This is the fourth time I have carried a baby this far. The fourth time that little kicks and prods have caught me by surprise. The fourth time that I’ve watched my body expand and my family grow. It does not get any easier. Pregnancy after birth trauma will never be easy.
Four years ago I opened my eyes and saw a baby. A head of blonde hair. Bright blue eyes. A tiny body wrapped in a coarse blue hospital issue blanket. A baby with a name. Cleaned, weighed, held. Named. My baby.
I had no recollection of his birth. My last memories of his pregnancy were the pounding silence of the heart rate machine, the footsteps smacking on the shiny tiled floor and the hands pressing on my throat as the tube was inserted. My last thoughts were that my baby had died. He had lost his fight before it had even begun.
And then nothing.
And then everything.
A baby. My baby. My baby who cried, who needed me, needed to be held, to be fed and to be soothed. A baby who needed the me that had not been through the horrors of all that had gone before us. And the months that followed were not all bad, not really. There were days that we smiled, and we laughed and we enjoyed our son as normal parents would. There were many days. He brightened our lives in the way he still does. But the days followed the nights and the dreams and the memories and that fact remains. Echoes of that day ring in our ears now and then and there is little we can do but remember. Live it.
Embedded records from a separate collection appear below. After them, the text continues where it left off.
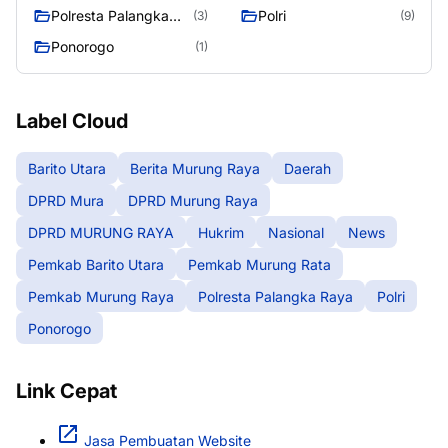
Raya
Polresta Palangka
Polri
(3)
(9)
Raya
Ponorogo
(1)
Label Cloud
Barito Utara
Berita Murung Raya
Daerah
DPRD Mura
DPRD Murung Raya
DPRD MURUNG RAYA
Hukrim
Nasional
News
Pemkab Barito Utara
Pemkab Murung Rata
Pemkab Murung Raya
Polresta Palangka Raya
Polri
Ponorogo
Link Cepat
Jasa Pembuatan Website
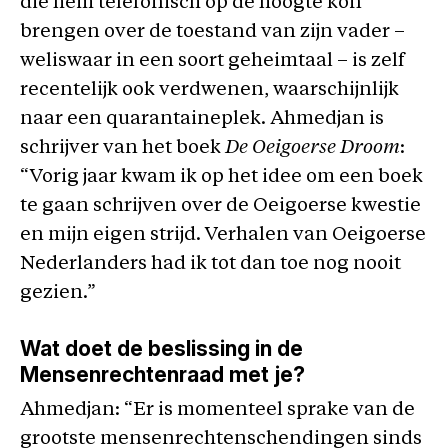
die hem telefonisch op de hoogte kon
brengen over de toestand van zijn vader –
weliswaar in een soort geheimtaal – is zelf
recentelijk ook verdwenen, waarschijnlijk
naar een quarantaineplek. Ahmedjan is
schrijver van het boek
De Oeigoerse Droom
:
“Vorig jaar kwam ik op het idee om een boek
te gaan schrijven over de Oeigoerse kwestie
en mijn eigen strijd. Verhalen van Oeigoerse
Nederlanders had ik tot dan toe nog nooit
gezien.”
Wat doet de beslissing in de
Mensenrechtenraad met je?
Ahmedjan: “Er is momenteel sprake van de
grootste mensenrechtenschendingen sinds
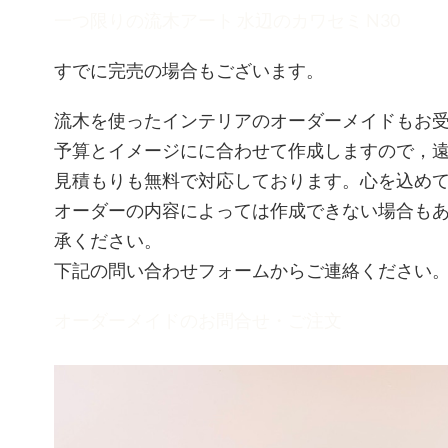
一つ限りの流木アート 水辺のカワセミ N30
すでに完売の場合もございます。
流木を使ったインテリアのオーダーメイドもお
予算とイメージにに合わせて作成しますので，
見積もりも無料で対応しております。心を込め
オーダーの内容によっては作成できない場合も
承ください。
下記の問い合わせフォームからご連絡ください
オーダーメイドのお問合せ・ご注文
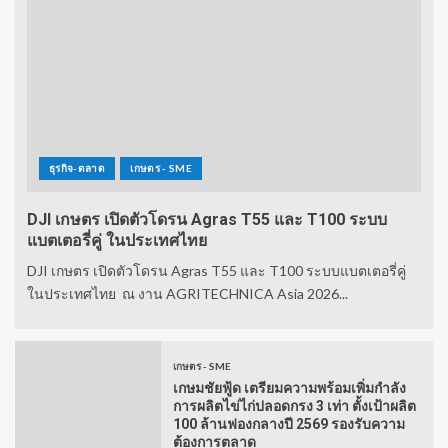
ธุรกิจ-ตลาด
เกษตร - SME
DJI เกษตร เปิดตัวโดรน Agras T55 และ T100 ระบบ
แบตเตอรี่คู่ ในประเทศไทย
DJI เกษตร เปิดตัวโดรน Agras T55 และ T100 ระบบแบตเตอรี่คู่
ในประเทศไทย ณ งาน AGRITECHNICA Asia 2026...
เกษตร - SME
เกษมชัยฟู้ด เตรียมความพร้อมเพิ่มกำลัง
การผลิตไข่ไก่ปลอดกรง 3 เท่า ตั้งเป้าผลิต
100 ล้านฟองกลางปี 2569 รองรับความ
ต้องการตลาด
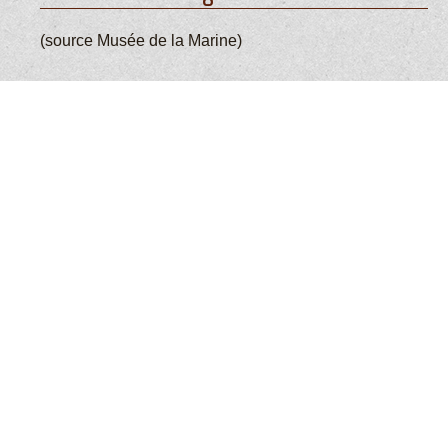
(source Musée de la Marine)
Des tours à feux aux phares:
(I) Feux de Nidingen (Suède) : bois en 1635 Phare de
l’île de May (Ecosse) : charbon en 1635 (II) Phare de
Bjusten (Suède) : charbon en 1765 (III) Phare de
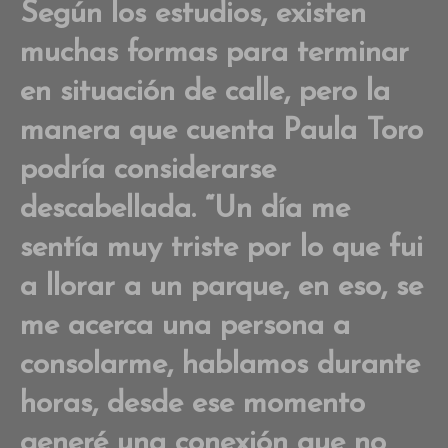
on
Según los estudios, existen
Viv
muchas formas para terminar
en
la
en situación de calle, pero la
cal
His
manera que cuenta Paula Toro
de
am
podría considerarse
vio
y
descabellada. “Un día me
de
sentía muy triste por lo que fui
a llorar a un parque, en eso, se
me acerca una persona a
consolarme, hablamos durante
horas, desde ese momento
generé una conexión que no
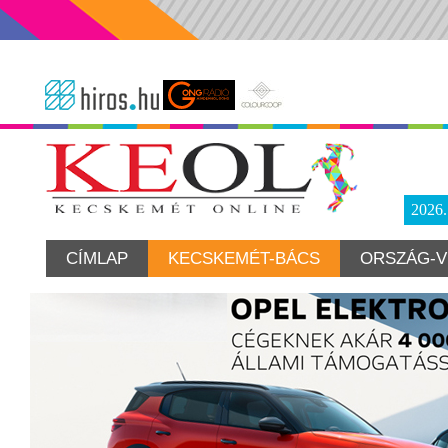
2026
CÍMLAP
KECSKEMÉT-BÁCS
ORSZÁG-V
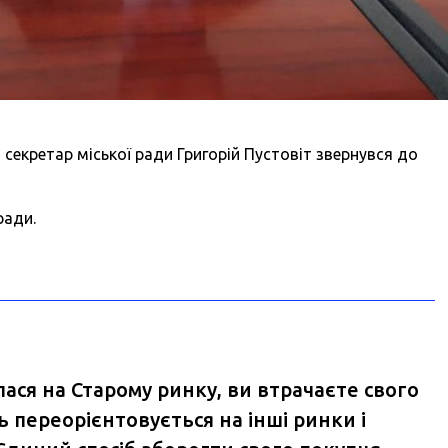
секретар міської ради Григорій Пустовіт звернувся до
ради.
алася на Старому ринку, ви втрачаєте свого
 переорієнтовується на інші ринки і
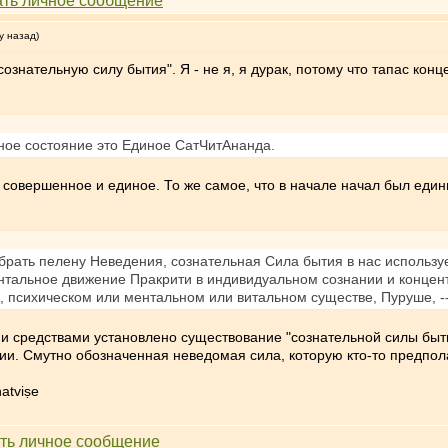
у назад)
ознательную силу бытия". Я - не я, я дурак, потому что тапас кон
ное состояние это Единое СатЧитАнанда.
, совершенное и единое. То же самое, что в начале начал был еди
 убрать пелену Неведения, сознательная Сила бытия в нас использ
нтальное движение Пракрити в индивидуальном сознании и концент
м, психическом или ментальном или витальном существе, Пуруше, 
ми средствами установлено существование "сознательной силы бытия
ии. Смутно обозначенная неведомая сила, которую кто-то предпол
atviṣe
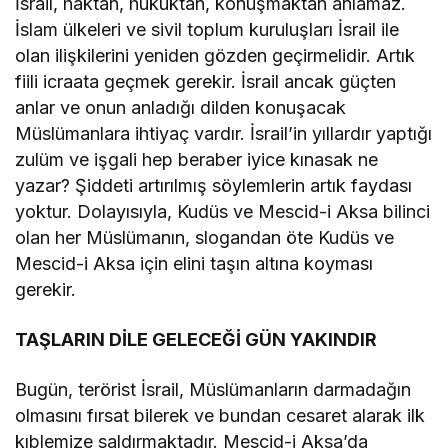
İsrail, haktan, hukuktan, konuşmaktan anlamaz.
İslam ülkeleri ve sivil toplum kuruluşları İsrail ile
olan ilişkilerini yeniden gözden geçirmelidir. Artık
fiili icraata geçmek gerekir. İsrail ancak güçten
anlar ve onun anladığı dilden konuşacak
Müslümanlara ihtiyaç vardır. İsrail’in yıllardır yaptığı
zulüm ve işgali hep beraber iyice kınasak ne
yazar? Şiddeti artırılmış söylemlerin artık faydası
yoktur. Dolayısıyla, Kudüs ve Mescid-i Aksa bilinci
olan her Müslümanın, slogandan öte Kudüs ve
Mescid-i Aksa için elini taşın altına koyması
gerekir.
TAŞLARIN DİLE GELECEĞİ GÜN YAKINDIR
Bugün, terörist İsrail, Müslümanların darmadağın
olmasını fırsat bilerek ve bundan cesaret alarak ilk
kıblemize saldırmaktadır. Mescid-i Aksa’da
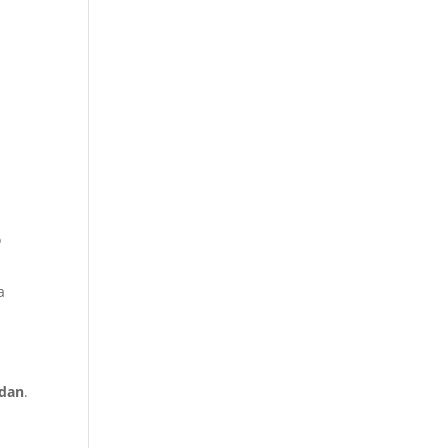
o
a
dan
.
s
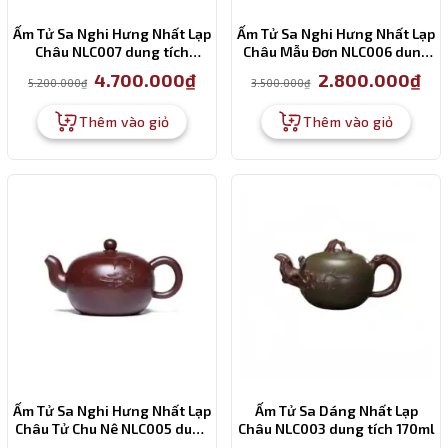
Ấm Tử Sa Nghi Hưng Nhất Lạp
Ấm Tử Sa Nghi Hưng Nhất Lạp
Châu NLC007 dung tích
Châu Mẫu Đơn NLC006 dung
220ml
tích 360 ml
Giá
Giá
Giá
Giá
4.700.000
₫
2.800.000
₫
5.200.000
₫
3.500.000
₫
gốc
hiện
gốc
hiện
là:
tại
là:
tại
5.200.000₫.
là:
3.500.000₫.
là:
Thêm vào giỏ
Thêm vào giỏ
4.700.000₫.
2.80
Ấm Tử Sa Nghi Hưng Nhất Lạp
Ấm Tử Sa Dáng Nhất Lạp
Châu Tử Chu Nê NLC005 dung
Châu NLC003 dung tích 170ml
tích 280 ml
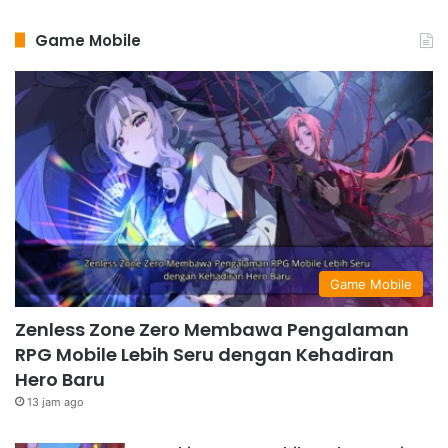
Game Mobile
Game Mobile
Zenless Zone Zero Membawa Pengalaman
RPG Mobile Lebih Seru dengan Kehadiran
Hero Baru
13 jam ago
It is harder during pregnancy. Each kick is a reminder. Each prod. Each midwife appointment, each hospital trip. Each birth announcement, each twinge. Each time I allow myself to stop and to go back there. It is hard.
But it is not impossible. During my last pregnancy, and especially after The Toddler’s birth, I felt I was being healed. I felt in control. I felt that what had been was not to be again. And this time I am feeling more positive still. But pregnancy after birth trauma is still hard.
Trust is a lot harder to win. Confidence in anything is hard to come by. Motivation is lacking some days. Wanting to curl up and let others take over is tempting. Wanting to say yes, to be led, to hand over the control sometimes seems like the easiest, best, option.
There is very little mystery. I do not wonder how I will know if I am in labour. I do not look forward to twinges in the night. I know these things are inevitable, and (at this point) more favourable than an elective c section. But I know that when- if- that day comes, I am going to be scared.
I know that I am going to wish I did not know what I know. I’m going to wish I did not have to travel down that same path again. I am going to hate the machines and the wires and the people and the silence and the noise and the pain and the fear and the possibility and the risks and the doors that swing and the feet that run and the beeps and the masks and the not knowing. I am going to wish that I had made a different decision.
All of that is going to happen but it won’t change anything. I still want to do this, my way. I am still working on it and I know that I will get there.